Exercise directions — Make a verbatim copy of the records; pictures stay out.

Source material —
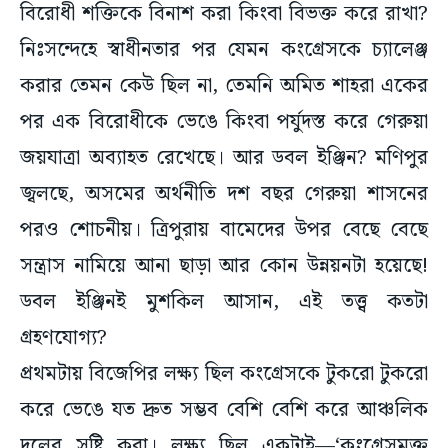
বিরোধী শক্তিকে বিনাশ করা কিংবা বিভক্ত করে রাখা?
নিঃসন্দেহে স্বাধীনতার পর যেমন কংগ্রেসকে চ্যালেঞ্জ
করার তেমন কেউ ছিল না, তেমনি অমিত শাহরা একের
পর এক বিরোধীকে ভেঙে কিংবা পর্যুদস্ত করে গেরুয়া
জয়যাত্রা অব্যাহত রেখেছে। আর ডবল ইঞ্জিন? মণিপুর
জ্বলছে, অসমের অর্থনীতি দশ বছর গেরুয়া শাসনের
পরও শোচনীয়। ত্রিপুরায় বামেদের উপর বেছে বেছে
সন্ত্রাস নামিয়ে আনা ছাড়া আর কোন উন্নয়নটা হয়েছে!
ডবল ইঞ্জিনই মুশকিল আসান, এই তত্ত্ব কতটা
গ্রহণযোগ্য?
প্রথমটায় বিজেপির লক্ষ্য ছিল কংগ্রেসকে টুকরো টুকরো
করে ভেঙে যত দ্রুত সম্ভব বেশি বেশি করে আঞ্চলিক
দলের সৃষ্টি করা। লক্ষ্য ছিল একটাই—‘কংগ্রেসমুক্ত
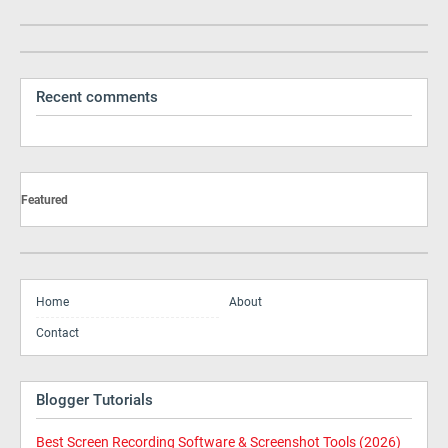
Recent comments
Featured
Home
About
Contact
Blogger Tutorials
Best Screen Recording Software & Screenshot Tools (2026)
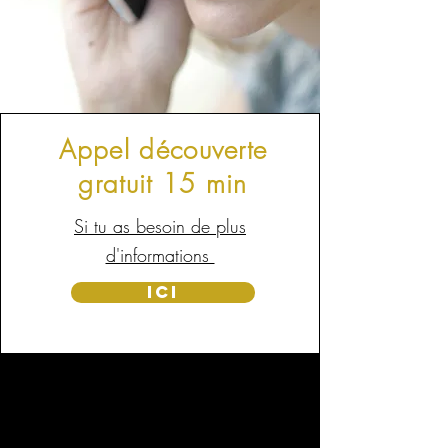
Appel découverte
gratuit 15 min
Si tu as besoin de plus
d'informations
Ici
Option Branding Énergétique
Option Branding Énergétique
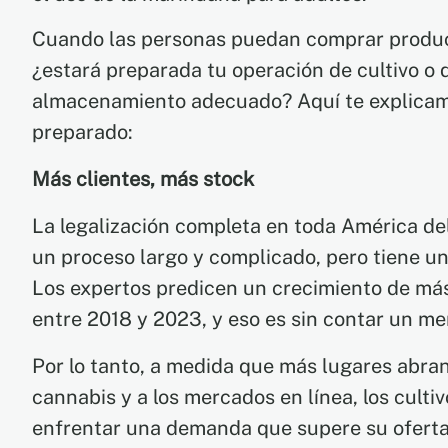
Cuando las personas puedan comprar product
¿estará preparada tu operación de cultivo o 
almacenamiento adecuado? Aquí te explicam
preparado:
Más clientes, más stock
La legalización completa en toda América del
un proceso largo y complicado, pero tiene un
Los expertos predicen un crecimiento de más
entre 2018 y 2023, y eso es sin contar un me
Por lo tanto, a medida que más lugares abran
cannabis y a los mercados en línea, los culti
enfrentar una demanda que supere su oferta.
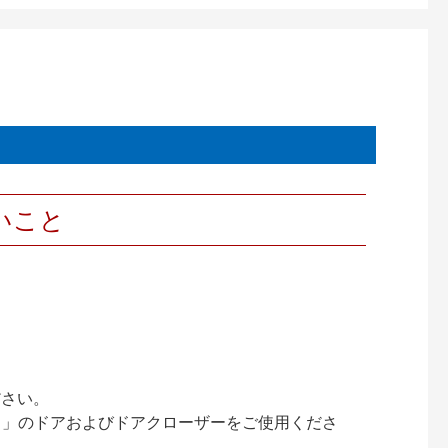
いこと
ださい。
ック）」のドアおよびドアクローザーをご使用くださ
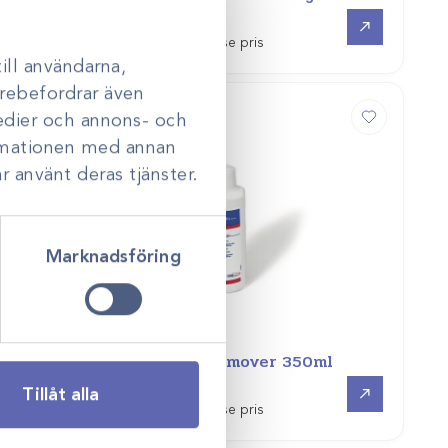
Gå till
Gå till
Logga in för att se pris
ill användarna,
darebefordrar även
medier och annons- och
ormationen med annan
r använt deras tjänster.
Marknadsföring
Art.nr
151590
Leukotape remover 350ml
Gå till
Gå till
Tillåt alla
Logga in för att se pris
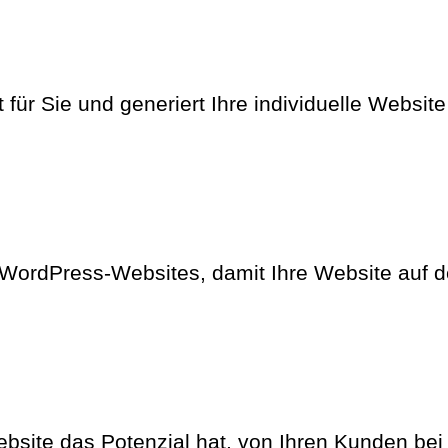
 für Sie und generiert Ihre individuelle Website 
n WordPress-Websites, damit Ihre Website auf 
site das Potenzial hat, von Ihren Kunden be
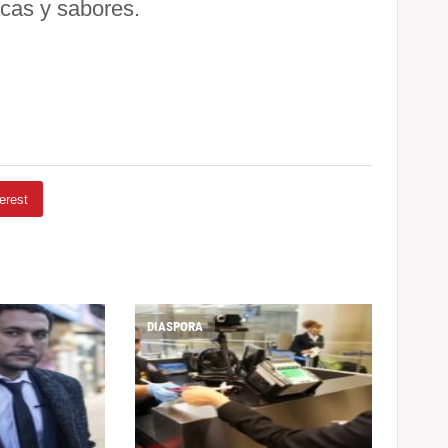
rcas y sabores.
erest
DIASPORA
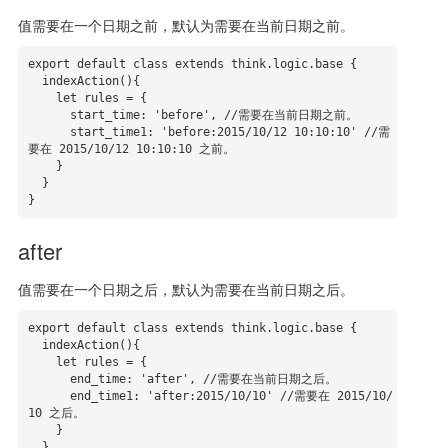
值需要在一个日期之前，默认为需要在当前日期之前。
export default class extends think.logic.base {

  indexAction(){

    let rules = {

      start_time: 'before', //需要在当前日期之前。

      start_time1: 'before:2015/10/12 10:10:10' //需
要在 2015/10/12 10:10:10 之前。

    }

  }

}
after
值需要在一个日期之后，默认为需要在当前日期之后。
export default class extends think.logic.base {

  indexAction(){

    let rules = {

      end_time: 'after', //需要在当前日期之后。

      end_time1: 'after:2015/10/10' //需要在 2015/10/
10 之后。

    }

  }
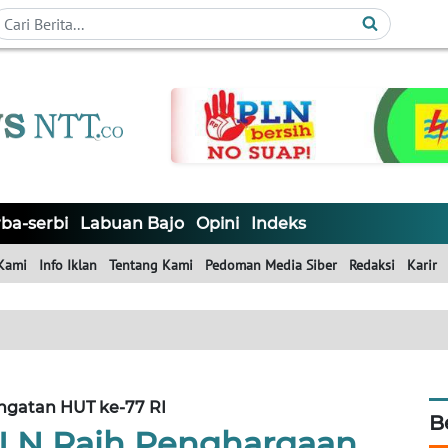
ba-serbi
Labuan Bajo
Opini
Indeks
Kami
Info Iklan
Tentang Kami
Pedoman Media Siber
Redaksi
Karir
ngatan HUT ke-77 RI
B
LN Raih Penghargaan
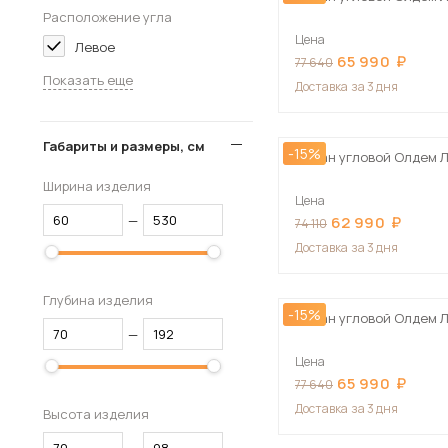
Расположение угла
Цена
Левое
65 990
77 640
Показать еще
Доставка
за 3 дня
Габариты и размеры, см
-15%
Диван угловой Олдем 
Ширина изделия
Цена
—
62 990
74 110
Доставка
за 3 дня
Глубина изделия
-15%
Диван угловой Олдем 
—
Цена
65 990
77 640
Доставка
за 3 дня
Высота изделия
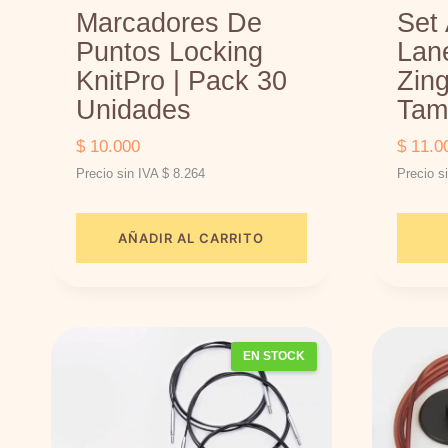
Marcadores De
Set
Puntos Locking
Lan
KnitPro | Pack 30
Zing
Unidades
Tam
$
10.000
$
11.0
Precio sin IVA
$
8.264
Precio s
AÑADIR AL CARRITO
EN STOCK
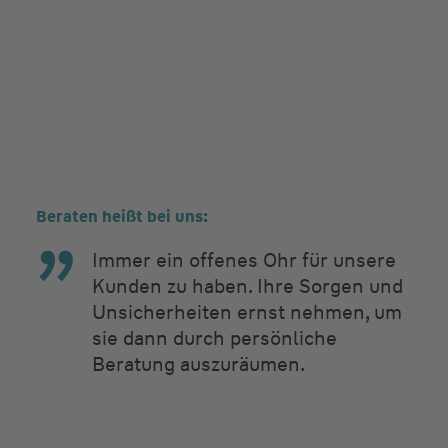
Beraten heißt bei uns:
Immer ein offenes Ohr für unsere
Kunden zu haben. Ihre Sorgen und
Unsicherheiten ernst nehmen, um
sie dann durch persönliche
Beratung auszuräumen.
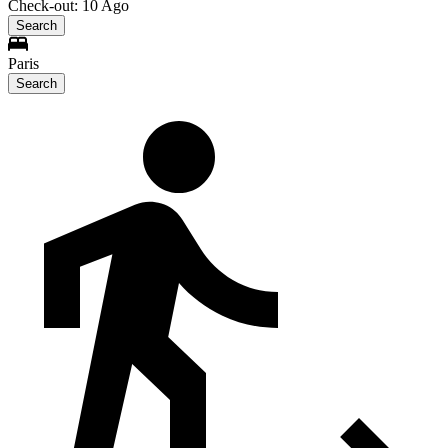
Check-out: 10 Ago
Search
Paris
Search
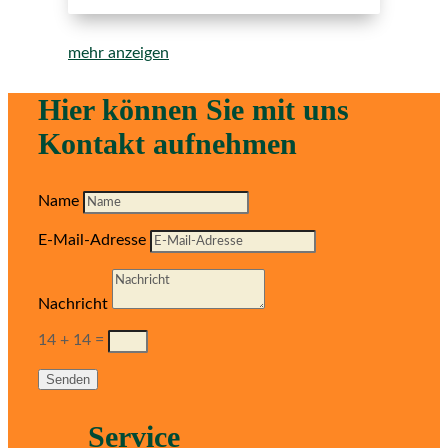
mehr anzeigen
Hier können Sie mit uns
Kontakt aufnehmen
Name
E-Mail-Adresse
Nachricht
14 + 14
=
Senden
Service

Answer for the task —
বিরোধী শক্তিকে বিনাশ করা কিংবা বিভক্ত করে রাখা?
নিঃসন্দেহে স্বাধীনতার পর যেমন কংগ্রেসকে চ্যালেঞ্জ
করার তেমন কেউ ছিল না, তেমনি অমিত শাহরা একের
পর এক বিরোধীকে ভেঙে কিংবা পর্যুদস্ত করে গেরুয়া
জয়যাত্রা অব্যাহত রেখেছে। আর ডবল ইঞ্জিন? মণিপুর
জ্বলছে, অসমের অর্থনীতি দশ বছর গেরুয়া শাসনের
পরও শোচনীয়। ত্রিপুরায় বামেদের উপর বেছে বেছে
সন্ত্রাস নামিয়ে আনা ছাড়া আর কোন উন্নয়নটা হয়েছে!
ডবল ইঞ্জিনই মুশকিল আসান, এই তত্ত্ব কতটা
গ্রহণযোগ্য?
প্রথমটায় বিজেপির লক্ষ্য ছিল কংগ্রেসকে টুকরো টুকরো
করে ভেঙে যত দ্রুত সম্ভব বেশি বেশি করে আঞ্চলিক
দলের সৃষ্টি করা। লক্ষ্য ছিল একটাই—‘কংগ্রেসমুক্ত
Recent comments
Featured
Home
About
Contact
Blogger Tutorials
Best Screen Recording Software & Screenshot Tools (2026)
Appel découverte
gratuit 15 min
Si tu as besoin de plus
d'informations
Ici
Option Branding Énergétique
Option Branding Énergétique
Cuando las personas puedan comprar product
¿estará preparada tu operación de cultivo o 
almacenamiento adecuado? Aquí te explicam
preparado:
Más clientes, más stock
La legalización completa en toda América del
un proceso largo y complicado, pero tiene un
Los expertos predicen un crecimiento de más
entre 2018 y 2023, y eso es sin contar un me
Por lo tanto, a medida que más lugares abran
cannabis y a los mercados en línea, los culti
enfrentar una demanda que supere su oferta.
いこと
ださい。
ック）」のドアおよびドアクローザーをご使用くださ
Gå till
Gå till
Logga in för att se pris
ill användarna,
darebefordrar även
medier och annons- och
ormationen med annan
r använt deras tjänster.
Marknadsföring
Art.nr
151590
Leukotape remover 350ml
Gå till
Gå till
Tillåt alla
Logga in för att se pris
 für Sie und generiert Ihre individuelle Website 
n WordPress-Websites, damit Ihre Website auf 
site das Potenzial hat, von Ihren Kunden be
rcas y sabores.
erest
DIASPORA
值需要在一个日期之前，默认为需要在当前日期之前。
export default class extends think.logic.base {

  indexAction(){

    let rules = {

      start_time: 'before', //需要在当前日期之前。

      start_time1: 'before:2015/10/12 10:10:10' //需
要在 2015/10/12 10:10:10 之前。

    }

  }

}
after
值需要在一个日期之后，默认为需要在当前日期之后。
export default class extends think.logic.base {

  indexAction(){

    let rules = {

      end_time: 'after', //需要在当前日期之后。

      end_time1: 'after:2015/10/10' //需要在 2015/10/
10 之后。

    }

  }
ba-serbi
Labuan Bajo
Opini
Indeks
Kami
Info Iklan
Tentang Kami
Pedoman Media Siber
Redaksi
Karir
ngatan HUT ke-77 RI
B
LN Raih Penghargaan
Расположение угла
Цена
Левое
65 990
77 640
Показать еще
Доставка
за 3 дня
Габариты и размеры, см
-15%
Диван угловой Олдем 
Ширина изделия
Цена
—
62 990
74 110
Доставка
за 3 дня
Глубина изделия
-15%
Диван угловой Олдем 
—
Цена
65 990
77 640
Доставка
за 3 дня
Высота изделия
Marcadores De
Set
Puntos Locking
Lan
KnitPro | Pack 30
Zing
Unidades
Tam
$
10.000
$
11.0
Precio sin IVA
$
8.264
Precio s
AÑADIR AL CARRITO
EN STOCK
Beraten heißt bei uns:
Immer ein offenes Ohr für unsere
Kunden zu haben. Ihre Sorgen und
Unsicherheiten ernst nehmen, um
sie dann durch persönliche
Beratung auszuräumen.
Check-out: 10 Ago
Search
Paris
Search
mehr anzeigen
Hier können Sie mit uns
Kontakt aufnehmen
Name
E-Mail-Adresse
Nachricht
14 + 14
=
Senden
Service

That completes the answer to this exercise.